■ **What is expected**:
When the listing has been read, print it out again in full, word for word.

-*-*-

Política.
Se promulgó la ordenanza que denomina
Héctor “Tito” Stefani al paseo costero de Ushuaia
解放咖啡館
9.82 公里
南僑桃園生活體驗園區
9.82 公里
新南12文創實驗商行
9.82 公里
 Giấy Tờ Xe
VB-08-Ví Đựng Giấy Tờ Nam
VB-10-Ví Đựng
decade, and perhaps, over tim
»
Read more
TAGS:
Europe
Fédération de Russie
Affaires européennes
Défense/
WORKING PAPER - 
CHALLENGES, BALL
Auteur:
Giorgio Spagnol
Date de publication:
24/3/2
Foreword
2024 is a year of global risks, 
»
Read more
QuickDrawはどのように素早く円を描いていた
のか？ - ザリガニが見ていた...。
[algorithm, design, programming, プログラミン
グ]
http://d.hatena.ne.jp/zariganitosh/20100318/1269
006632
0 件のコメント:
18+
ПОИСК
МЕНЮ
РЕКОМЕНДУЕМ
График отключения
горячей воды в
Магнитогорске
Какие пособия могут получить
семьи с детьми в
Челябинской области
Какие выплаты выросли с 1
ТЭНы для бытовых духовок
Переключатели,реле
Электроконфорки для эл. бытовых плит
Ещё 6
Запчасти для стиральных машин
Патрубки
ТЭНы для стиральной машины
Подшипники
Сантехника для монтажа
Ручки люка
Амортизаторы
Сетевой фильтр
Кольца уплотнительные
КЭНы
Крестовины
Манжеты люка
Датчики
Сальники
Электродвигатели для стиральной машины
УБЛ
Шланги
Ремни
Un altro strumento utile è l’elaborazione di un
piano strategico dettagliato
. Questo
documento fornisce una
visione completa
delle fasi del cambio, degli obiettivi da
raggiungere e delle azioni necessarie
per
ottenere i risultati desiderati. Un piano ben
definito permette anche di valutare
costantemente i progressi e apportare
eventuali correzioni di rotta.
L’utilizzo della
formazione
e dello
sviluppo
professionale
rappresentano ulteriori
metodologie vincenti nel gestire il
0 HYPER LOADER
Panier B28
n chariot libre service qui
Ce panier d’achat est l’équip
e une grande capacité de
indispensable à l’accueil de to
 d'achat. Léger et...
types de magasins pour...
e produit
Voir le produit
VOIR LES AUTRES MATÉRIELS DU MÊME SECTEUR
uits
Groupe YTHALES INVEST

-*-*-

■ **Reply to the task**:
Política.
Se promulgó la ordenanza que denomina
Héctor “Tito” Stefani al paseo costero de Ushuaia
解放咖啡館
9.82 公里
南僑桃園生活體驗園區
9.82 公里
新南12文創實驗商行
9.82 公里
 Giấy Tờ Xe
VB-08-Ví Đựng Giấy Tờ Nam
VB-10-Ví Đựng
decade, and perhaps, over tim
»
Read more
TAGS:
Europe
Fédération de Russie
Affaires européennes
Défense/
WORKING PAPER - 
CHALLENGES, BALL
Auteur:
Giorgio Spagnol
Date de publication:
24/3/2
Foreword
2024 is a year of global risks, 
»
Read more
QuickDrawはどのように素早く円を描いていた
のか？ - ザリガニが見ていた...。
[algorithm, design, programming, プログラミン
グ]
http://d.hatena.ne.jp/zariganitosh/20100318/1269
006632
0 件のコメント:
18+
ПОИСК
МЕНЮ
РЕКОМЕНДУЕМ
График отключения
горячей воды в
Магнитогорске
Какие пособия могут получить
семьи с детьми в
Челябинской области
Какие выплаты выросли с 1
ТЭНы для бытовых духовок
Переключатели,реле
Электроконфорки для эл. бытовых плит
Ещё 6
Запчасти для стиральных машин
Патрубки
ТЭНы для стиральной машины
Подшипники
Сантехника для монтажа
Ручки люка
Амортизаторы
Сетевой фильтр
Кольца уплотнительные
КЭНы
Крестовины
Манжеты люка
Датчики
Сальники
Электродвигатели для стиральной машины
УБЛ
Шланги
Ремни
Un altro strumento utile è l’elaborazione di un
piano strategico dettagliato
. Questo
documento fornisce una
visione completa
delle fasi del cambio, degli obiettivi da
raggiungere e delle azioni necessarie
per
ottenere i risultati desiderati. Un piano ben
definito permette anche di valutare
costantemente i progressi e apportare
eventuali correzioni di rotta.
L’utilizzo della
formazione
e dello
sviluppo
professionale
rappresentano ulteriori
metodologie vincenti nel gestire il
0 HYPER LOADER
Panier B28
n chariot libre service qui
Ce panier d’achat est l’équip
e une grande capacité de
indispensable à l’accueil de to
 d'achat. Léger et...
types de magasins pour...
e produit
Voir le produit
VOIR LES AUTRES MATÉRIELS DU MÊME SECTEUR
uits
Groupe YTHALES INVEST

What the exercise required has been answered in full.